Cztery lata po tragicznym w skutkach wypadku Monika zaczyna stawać na nogi. Przezwyciężyła depresję, może się poruszać o kulach, ale gdy wszystko zdaje się zmierzać w korzystnym kierunku, zaczynają ją dręczyć złe sny. W nocnych koszmarach staje się świadkiem, jak zamaskowany pan ściga i brutalnie gwałci młodą kobietę.
Wkrótce Monika dowiaduje się z telewizji, iż w Zakopanem znaleziono ciało dziewczyny, którą widziała w swoich snach. Przekonana, iż ma do odegrania jakąś rolę w rozwikłaniu tajemnicy jej śmierci, Monika postanawia wyruszyć ze swoich podtoruńskich Łysomic na miejsce zbrodni.
nad wyraz udany debiut obiecującej pisarki młodego pokolenia!
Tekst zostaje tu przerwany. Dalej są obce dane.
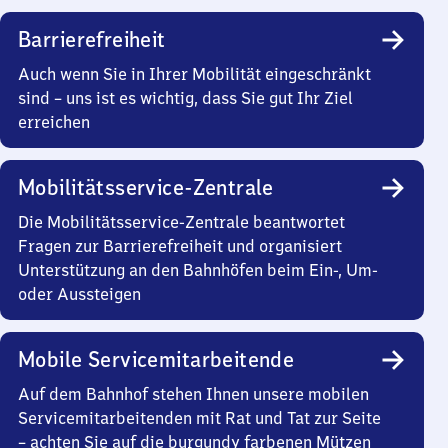
Barrierefreiheit
Auch wenn Sie in Ihrer Mobilität eingeschränkt
sind – uns ist es wichtig, dass Sie gut Ihr Ziel
erreichen
Mobilitätsservice-Zentrale
Die Mobilitätsservice-Zentrale beantwortet
Fragen zur Barrierefreiheit und organisiert
Unterstützung an den Bahnhöfen beim Ein-, Um-
oder Aussteigen
Mobile Servicemitarbeitende
Auf dem Bahnhof stehen Ihnen unsere mobilen
Servicemitarbeitenden mit Rat und Tat zur Seite
– achten Sie auf die burgundy farbenen Mützen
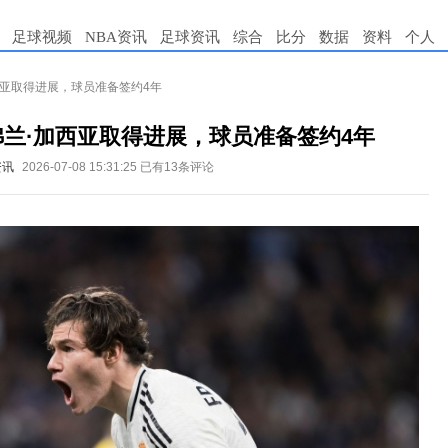
足球视频
NBA资讯
足球资讯
综合
比分
数据
资料
个人
西亚取得进展，球员准备签约4年
兰·加西亚取得进展，球员准备签约4年
资讯
2026-07-08 15:31:25
已有13条评论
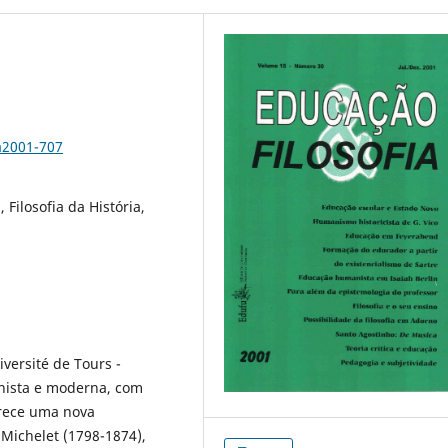
a2001-707
Filosofia da História,
versité de Tours -
anista e moderna, com
ferece uma nova
 Michelet (1798-1874),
Długo czekałem na tak mocny i realistycznie napisany polski kryminał!
Krzysztof Fejklowicz,
Wolumen Ogólnopolska Sieć Księgarska
Tomasz dużo widział, ale czegoś podobnego i on nie był w stanie sobie wyobrazić. Kobieta siedziała pod drzewem, oparta o nie plecami, czarne włosy miała rozpuszczone, a na nich upleciony wianek z kolorowych polnych kwiatów. Twarz denatki wyglądała, jakby była pogrążona we śnie, jedyne, co rzucało się w oczy, to była krwistoczerwona pomadka na jej ustach. Pod brodą znajdowała się cienka żyłka, którą ktoś owinął wokół drzewa tylko po to, aby tułów nie opadł do przodu. Na szyi widniał granatowy siniec szerokości liny. Dziewczyna ubrana była w czarną koronkową sukienkę, dłonie miała położone, o kurwa… na czym? Na kołdrze obleczonej w białą, na oko bawełnianą pościel. Paznokcie były pomalowane na ten sam kolor czerwieni co usta. Wokół palców miała poprzeplatany różaniec.
Sandra Feeser - mieszkanka Chełmży, nieznacznej miejscowości koło Torunia. Ukończyła kosmetologię i wizaż, pasjonuje się gotowaniem, a także kocha koty. Od za każdym razem marzyła, żeby napisać książkę. Wypadek samochodowy, który cudem przeżyła, stał się dla niej inspiracją do napisania jej debiutanckiej powieści pod tytułem „Potępiony umysł".